A batch of nominees for federal judgeships in California made it through their confirmation hearing today largely unscathed, possibly clearing a path for a dramatic increase in the number of Asian-Americans on the bench.
The nominees include one who would be the first Vietnamese American on a district court and two others who are second-generation Chinese Americans. Asian-Americans currently constitute less than 1 percent of the 876 judges on all federal courts, according to statistics compiled by Senate Democrats.
Their ethnicity was a point of celebration for the nominees, as they and members of the Senate Judiciary Committee told stories of parents who immigrated to the United States and worked their way to professional success.
Introducing Dolly Gee, a nominee for the Central District, Sen. Barbara Boxer (D-Calif.) described how Gee’s parents immigrated to California from southern China. Gee’s father was an aerospace engineer and her mother a garment worker. Gee’s mother, Boxer said, “never taught Dolly to sew because she did not want her daughter to have to stitch clothes for a living.”
Jacqueline Nguyen, who was born in Vietnam and who would also sit in the Central District, worked in her parents’ doughnut shops when she was in high school, said Sen. Dianne Feinstein (D-Calif.).
Edward Chen, who would be the first Asian-American judge in California’s Northern District, was part of the legal team that helped overturn the conviction of Fred Korematsu in the early 1980s. (Korematsu, the petitioner in the much-excoriated Supreme Court decision in 1944 that upheld internment camps for Japanese Americans, was convicted in 1942 of disobeying a military order to go to such a camp.)
Asian-American legal groups praised the three nominations as significant progress in diversifying the federal judiciary. “Each nominee brings a unique personal life story that would inspire all Americans,” said a joint statement from the National Asian Pacific American Bar Association and the Asian American Justice Center.
In an echo of the debate that preceded the confirmation of Justice Sonia Sotomayor, the first Hispanic member of the U.S. Supreme Court, Sen. Jeff Sessions (R-Ala.) read aloud from a law review article that Chen once wrote about the impact of a judge’s personal background. Chen told the senator that he would decide cases based on evidence and the law, and Sessions did not press the point.
“These are able nominees who I believe have good integrity,” said Sessions, the Judiciary Committee’s top Republican.

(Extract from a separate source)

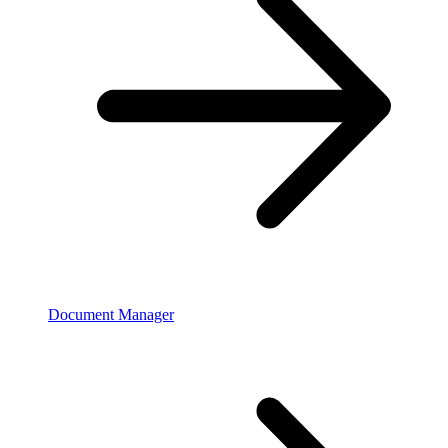
Document Manager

The nominees also have varied professional backgrounds. Chen has been a magistrate judge in the Northern District since 2001 and previously spent 16 years as a staff lawyer for the American Civil Liberties Union. Gee, a partner at Schwartz, Steinsapir, Dohrmann & Sommers in Los Angeles, has been in private practice her entire career. Nguyen worked in the U.S. Attorney’s Office in Los Angeles, rising to deputy chief of the general crimes section, before becoming a Los Angeles Superior Court judge.
A fourth nominee who appeared today, Richard Seeborg, would sit in the Northern District of California. Seeborg, who is white, received less attention from committee members. Like Chen, he has been a magistrate judge since 2001. He previously was a partner at Morrison & Foerster and an assistant U.S. attorney.